What the task asks: Filtering the records below, copy only those lines that include the word "Blog".

[Dataset entries]
=====

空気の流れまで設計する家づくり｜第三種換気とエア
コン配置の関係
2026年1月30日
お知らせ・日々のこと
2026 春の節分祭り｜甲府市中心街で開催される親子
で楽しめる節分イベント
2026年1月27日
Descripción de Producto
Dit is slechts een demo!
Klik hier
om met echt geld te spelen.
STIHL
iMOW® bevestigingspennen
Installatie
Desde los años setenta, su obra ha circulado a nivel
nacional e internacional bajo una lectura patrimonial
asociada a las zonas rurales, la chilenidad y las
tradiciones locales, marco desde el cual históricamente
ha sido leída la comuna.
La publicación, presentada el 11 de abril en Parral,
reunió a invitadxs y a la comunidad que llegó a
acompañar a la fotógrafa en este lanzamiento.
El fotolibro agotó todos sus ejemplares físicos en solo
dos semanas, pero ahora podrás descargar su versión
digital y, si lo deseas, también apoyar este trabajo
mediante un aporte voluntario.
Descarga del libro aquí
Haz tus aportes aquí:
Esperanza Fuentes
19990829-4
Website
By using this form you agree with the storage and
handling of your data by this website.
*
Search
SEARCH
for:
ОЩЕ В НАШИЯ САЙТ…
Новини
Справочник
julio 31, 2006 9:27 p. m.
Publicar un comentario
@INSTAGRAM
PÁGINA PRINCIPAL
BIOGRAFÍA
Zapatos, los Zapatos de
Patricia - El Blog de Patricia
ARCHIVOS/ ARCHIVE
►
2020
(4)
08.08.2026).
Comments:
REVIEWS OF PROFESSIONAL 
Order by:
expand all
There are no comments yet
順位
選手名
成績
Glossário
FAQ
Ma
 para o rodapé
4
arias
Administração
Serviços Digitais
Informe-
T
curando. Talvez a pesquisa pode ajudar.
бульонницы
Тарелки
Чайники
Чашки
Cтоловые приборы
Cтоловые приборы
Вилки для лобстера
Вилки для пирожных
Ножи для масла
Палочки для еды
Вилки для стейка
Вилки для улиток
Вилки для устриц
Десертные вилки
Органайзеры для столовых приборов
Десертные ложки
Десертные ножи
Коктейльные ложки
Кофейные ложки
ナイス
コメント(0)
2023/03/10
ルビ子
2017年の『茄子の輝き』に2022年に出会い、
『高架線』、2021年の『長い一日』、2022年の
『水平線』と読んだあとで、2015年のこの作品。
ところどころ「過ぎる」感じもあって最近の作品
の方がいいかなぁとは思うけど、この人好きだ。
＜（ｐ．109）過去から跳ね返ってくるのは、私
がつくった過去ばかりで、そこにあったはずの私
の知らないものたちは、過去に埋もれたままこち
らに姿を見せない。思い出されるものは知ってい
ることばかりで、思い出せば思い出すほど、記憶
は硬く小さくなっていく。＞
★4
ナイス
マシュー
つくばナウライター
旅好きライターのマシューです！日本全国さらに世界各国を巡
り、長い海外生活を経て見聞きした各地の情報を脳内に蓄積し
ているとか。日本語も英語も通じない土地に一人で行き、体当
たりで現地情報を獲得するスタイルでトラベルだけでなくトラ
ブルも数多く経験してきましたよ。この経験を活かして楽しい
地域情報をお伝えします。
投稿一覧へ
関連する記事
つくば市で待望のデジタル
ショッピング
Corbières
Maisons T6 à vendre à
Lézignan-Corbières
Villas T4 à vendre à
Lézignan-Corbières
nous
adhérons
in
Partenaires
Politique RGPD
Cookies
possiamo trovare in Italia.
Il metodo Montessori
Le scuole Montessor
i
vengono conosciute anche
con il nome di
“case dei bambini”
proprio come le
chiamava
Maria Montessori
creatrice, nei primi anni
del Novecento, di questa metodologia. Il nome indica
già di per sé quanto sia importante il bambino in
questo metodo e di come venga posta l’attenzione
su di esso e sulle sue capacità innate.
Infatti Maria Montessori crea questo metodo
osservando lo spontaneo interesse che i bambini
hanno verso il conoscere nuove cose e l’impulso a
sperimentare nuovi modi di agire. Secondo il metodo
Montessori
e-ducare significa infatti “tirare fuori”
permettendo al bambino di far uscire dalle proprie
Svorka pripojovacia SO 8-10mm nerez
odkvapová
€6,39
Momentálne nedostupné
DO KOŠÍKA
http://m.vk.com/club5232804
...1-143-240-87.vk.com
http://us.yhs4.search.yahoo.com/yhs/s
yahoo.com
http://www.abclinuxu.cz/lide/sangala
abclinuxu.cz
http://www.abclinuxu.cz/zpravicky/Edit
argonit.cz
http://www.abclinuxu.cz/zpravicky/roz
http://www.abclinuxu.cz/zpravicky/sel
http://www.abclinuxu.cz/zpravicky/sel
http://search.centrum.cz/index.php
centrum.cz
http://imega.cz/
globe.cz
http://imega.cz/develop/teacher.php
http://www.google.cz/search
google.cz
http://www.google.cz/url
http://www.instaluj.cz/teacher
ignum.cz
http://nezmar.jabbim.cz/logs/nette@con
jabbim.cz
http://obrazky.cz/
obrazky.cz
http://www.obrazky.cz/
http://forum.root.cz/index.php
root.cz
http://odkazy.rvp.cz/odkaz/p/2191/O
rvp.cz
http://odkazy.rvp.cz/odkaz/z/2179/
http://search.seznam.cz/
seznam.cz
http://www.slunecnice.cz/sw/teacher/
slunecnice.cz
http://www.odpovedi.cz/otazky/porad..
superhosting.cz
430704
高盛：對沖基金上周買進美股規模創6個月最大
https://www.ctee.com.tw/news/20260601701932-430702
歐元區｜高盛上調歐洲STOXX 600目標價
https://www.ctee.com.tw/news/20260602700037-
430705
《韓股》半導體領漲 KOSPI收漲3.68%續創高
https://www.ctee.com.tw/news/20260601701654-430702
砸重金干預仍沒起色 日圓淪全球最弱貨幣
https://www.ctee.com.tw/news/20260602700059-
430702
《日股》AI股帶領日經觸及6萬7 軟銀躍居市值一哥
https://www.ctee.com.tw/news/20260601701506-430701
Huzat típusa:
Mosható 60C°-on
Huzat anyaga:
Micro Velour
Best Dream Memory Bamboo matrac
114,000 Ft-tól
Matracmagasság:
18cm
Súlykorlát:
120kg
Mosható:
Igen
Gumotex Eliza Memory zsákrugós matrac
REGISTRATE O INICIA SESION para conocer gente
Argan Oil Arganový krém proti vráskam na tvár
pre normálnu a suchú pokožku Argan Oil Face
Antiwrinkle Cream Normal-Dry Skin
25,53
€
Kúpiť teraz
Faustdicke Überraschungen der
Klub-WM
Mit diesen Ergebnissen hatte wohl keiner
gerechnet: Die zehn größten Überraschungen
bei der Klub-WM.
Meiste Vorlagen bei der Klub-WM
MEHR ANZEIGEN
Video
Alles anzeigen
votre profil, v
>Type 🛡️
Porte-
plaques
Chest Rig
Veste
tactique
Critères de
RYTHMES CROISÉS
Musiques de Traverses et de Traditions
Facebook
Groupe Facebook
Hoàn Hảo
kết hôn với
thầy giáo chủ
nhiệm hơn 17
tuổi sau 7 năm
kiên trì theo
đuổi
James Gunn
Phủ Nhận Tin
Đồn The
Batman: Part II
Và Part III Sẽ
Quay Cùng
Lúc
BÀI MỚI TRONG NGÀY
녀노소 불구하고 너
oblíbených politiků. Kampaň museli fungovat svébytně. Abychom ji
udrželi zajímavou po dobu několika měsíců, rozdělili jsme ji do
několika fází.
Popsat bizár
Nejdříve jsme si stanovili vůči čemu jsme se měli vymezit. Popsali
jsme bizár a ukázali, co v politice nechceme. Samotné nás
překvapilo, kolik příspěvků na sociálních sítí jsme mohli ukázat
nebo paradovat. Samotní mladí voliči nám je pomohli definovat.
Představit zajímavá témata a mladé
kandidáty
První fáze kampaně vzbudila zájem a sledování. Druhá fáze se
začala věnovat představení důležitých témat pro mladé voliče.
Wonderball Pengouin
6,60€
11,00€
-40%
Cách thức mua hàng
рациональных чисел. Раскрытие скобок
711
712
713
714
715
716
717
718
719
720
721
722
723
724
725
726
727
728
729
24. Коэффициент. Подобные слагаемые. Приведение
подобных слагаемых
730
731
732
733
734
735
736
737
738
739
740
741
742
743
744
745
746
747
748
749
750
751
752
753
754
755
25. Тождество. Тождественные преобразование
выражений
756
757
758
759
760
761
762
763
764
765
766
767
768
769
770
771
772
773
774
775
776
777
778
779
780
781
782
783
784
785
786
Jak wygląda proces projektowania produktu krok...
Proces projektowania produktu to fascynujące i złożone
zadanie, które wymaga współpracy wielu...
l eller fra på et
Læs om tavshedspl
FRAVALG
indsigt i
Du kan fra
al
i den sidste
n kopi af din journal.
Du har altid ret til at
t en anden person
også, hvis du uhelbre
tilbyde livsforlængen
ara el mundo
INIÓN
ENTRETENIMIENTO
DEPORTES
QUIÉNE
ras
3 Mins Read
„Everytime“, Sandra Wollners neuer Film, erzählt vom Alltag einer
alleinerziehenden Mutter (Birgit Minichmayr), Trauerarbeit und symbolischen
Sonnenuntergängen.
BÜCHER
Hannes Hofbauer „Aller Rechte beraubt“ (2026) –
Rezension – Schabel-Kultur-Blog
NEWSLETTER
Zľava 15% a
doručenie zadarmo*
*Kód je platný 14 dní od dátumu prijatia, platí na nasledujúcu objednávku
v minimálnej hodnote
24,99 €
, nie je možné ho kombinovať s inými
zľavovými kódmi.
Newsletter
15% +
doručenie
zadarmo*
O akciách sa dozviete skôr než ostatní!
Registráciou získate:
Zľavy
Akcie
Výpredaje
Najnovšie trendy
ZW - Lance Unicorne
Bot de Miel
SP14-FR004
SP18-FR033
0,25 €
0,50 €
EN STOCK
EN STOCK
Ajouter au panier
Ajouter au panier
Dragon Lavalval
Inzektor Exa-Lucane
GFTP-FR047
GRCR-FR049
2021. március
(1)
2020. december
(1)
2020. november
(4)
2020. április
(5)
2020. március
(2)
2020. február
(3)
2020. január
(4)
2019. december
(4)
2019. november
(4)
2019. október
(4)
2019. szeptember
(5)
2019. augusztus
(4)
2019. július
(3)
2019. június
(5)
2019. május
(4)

=====

Your response:
Patricia - El Blog de Patricia
Rezension – Schabel-Kultur-Blog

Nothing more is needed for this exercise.